You are viewing a plain text version of this content. The canonical link for it is here.

Posted to user@hbase.apache.org by Venkatesh <vr...@aol.com> on 2011/05/13 04:21:10 UTC

mapreduce job failure

 Hi
Using hbase-0.20.6

mapreduce job started failing in the map phase (using hbase table as input for mapper)..(ran fine for a week or so starting with empty tables)..

task tracker log:


Task attempt_201105121141_0002_m_000452_0 failed to report status for 600 seconds. Killing

 
Region server log:

2011-05-12 18:27:39,919 INFO org.apache.hadoop.hbase.regionserver.HRegionServer: Scanner -7857209327501974146 lease expired

2011-05-12 18:28:29,716 ERROR org.apache.hadoop.hbase.regionserver.HRegionServer:org.apache.hadoop.hbase.UnknownScannerException: Name: -7857209327501974146
        at org.apache.hadoop.hbase.regionserver.HRegionServer.next(HRegionServer.java:1880)        at sun.reflect.GeneratedMethodAccessor5.invoke(Unknown Source)        at sun.reflect.DelegatingMethodAccessorImpl.invoke(DelegatingMethodAccessorImpl.java:25)
        at java.lang.reflect.Method.invoke(Method.java:597)
        at org.apache.hadoop.hbase.ipc.HBaseRPC$Server.call(HBaseRPC.java:657)
        at org.apache.hadoop.hbase.ipc.HBaseServer$Handler.run(HBaseServer.java:915)

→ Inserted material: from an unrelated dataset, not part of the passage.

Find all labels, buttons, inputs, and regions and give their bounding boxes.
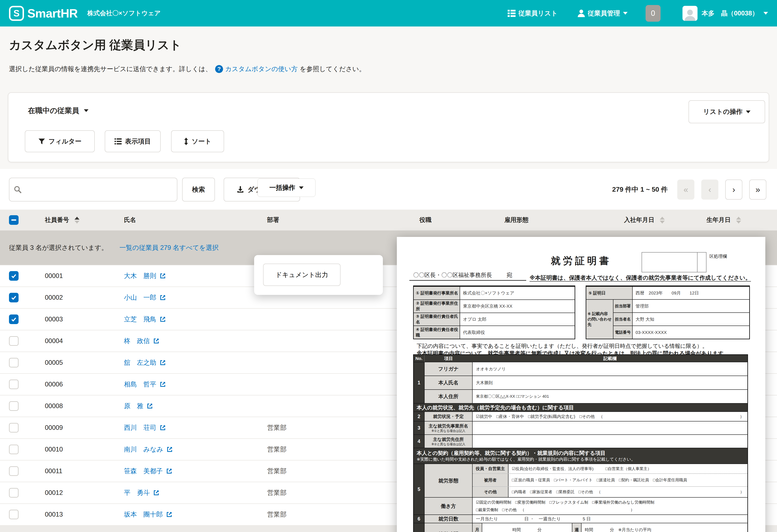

2011-05-12 18:28:29,897 INFO org.apache.hadoop.ipc.HBaseServer: IPC Server handler 3 on 60020, call next(-78572093275019
74146, 1) from .....:35202: error: org.apache.hadoop.hbase.UnknownScannerException: Name: -7857209327501974146
org.apache.hadoop.hbase.UnknownScannerException: Name: -7857209327501974146
        at org.apache.hadoop.hbase.regionserver.HRegionServer.next(HRegionServer.java:1880)
        at sun.reflect.GeneratedMethodAccessor5.invoke(Unknown Source)
        at sun.reflect.DelegatingMethodAccessorImpl.invoke(DelegatingMethodAccessorImpl.java:25)        at java.lang.reflect.Method.invoke(Method.java:597)
        at org.apache.hadoop.hbase.ipc.HBaseRPC$Server.call(HBaseRPC.java:657)
        at org.apache.hadoop.hbase.ipc.HBaseServer$Handler.run(HBaseServer.java:915)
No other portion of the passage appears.